Bolded numbers are statistically significant parameters with p < 0.05

3.2. Conditional model of between-person predictors of craving changes

During the experimental phase, participants reported practicing HRVB breathing for an average of 11.46 min per day (SD = 7.88). Notably, the amount of daily HRVB practice differed by age. Using a median split of age, we found that participants younger than 23 years practiced more than participants who were 23 years and older. The mean daily reported HRVB practice time was 14.32 min (SD = 7.84) for age < 23 versus 9.23 min (SD = 7.16) for age 23 and older. The addition of mean daily practice to the baseline model was not significant. A dichotomous variable of low and high practice was created to differentiate the effects of low versus high amounts of HRVB practice outside experimental sessions. High practice was coded as 1 indicating > 12 min of daily HRVB breathing, which is more than the sample mean daily practice; low practice was coded as 0 indicating < 12 min of daily HRVB practice. Controlling for age, sex, and length of abstinence (between-person covariates), a fixed effect of practice was added to the baseline model. The parameters of the baseline, practice, and final models are reported in Table 2.

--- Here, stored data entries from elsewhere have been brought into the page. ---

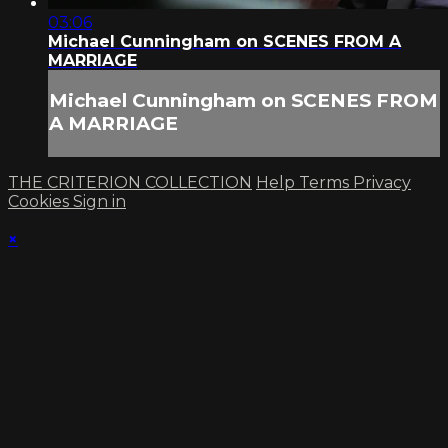
03:06
Michael Cunningham on SCENES FROM A
MARRIAGE
Michael Cunningham on SCENES FROM
A MARRIAGE
THE CRITERION COLLECTION
Help
Terms
Privacy
Cookies
Sign in
×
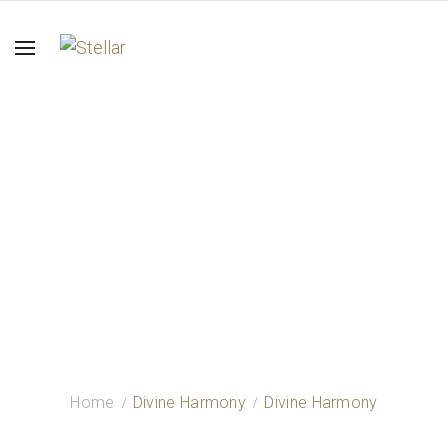
Divine Harmony
Home
Divine Harmony
Divine Harmony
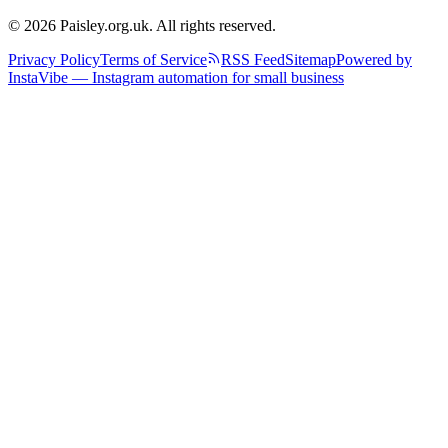
© 2026 Paisley.org.uk. All rights reserved.
Privacy Policy
Terms of Service
RSS Feed
Sitemap
Powered by
InstaVibe — Instagram automation for small business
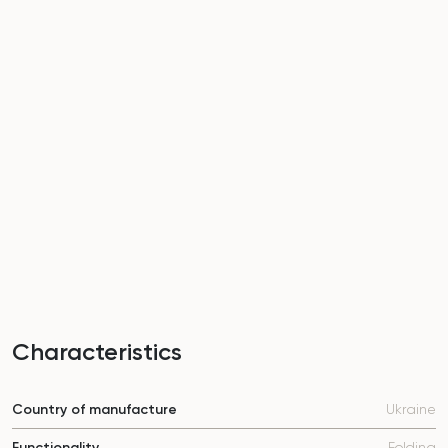
Characteristics
Country of manufacture
Ukraine
Functionality
Folding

Sex and length of abstinence did not significantly influence craving changes as indicated by their Wald test (p > .05). Age and practice however were significant covariates. This model significantly improved fit (−2ΔLL (2) = 205.9, p < .001) and accounted for 58% of the total level-2 craving variance. The true R2 for the practice model was 0.140.

3.3. Conditional models of within-person predictors of craving changes

BDI was person-mean-centered by creating two separate predictor variables of BDI. The within-person BDI represents the deviation from each person’s mean BDI across all his or her occasions (level-1 effect) and the level-2 between-person BDI represents the person’s mean BDI across weeks centered at the grand mean. Controlling for age and practice, the level-1 effect of BDI was statistically significant indicating that reporting greater depression than their usual level was related to less craving reduction on that week. The level-2 effect of BDI was not significant. No statistically significant effects were observed when the same person-mean-centering method was used to add BAI and PSS as predictors of craving changes.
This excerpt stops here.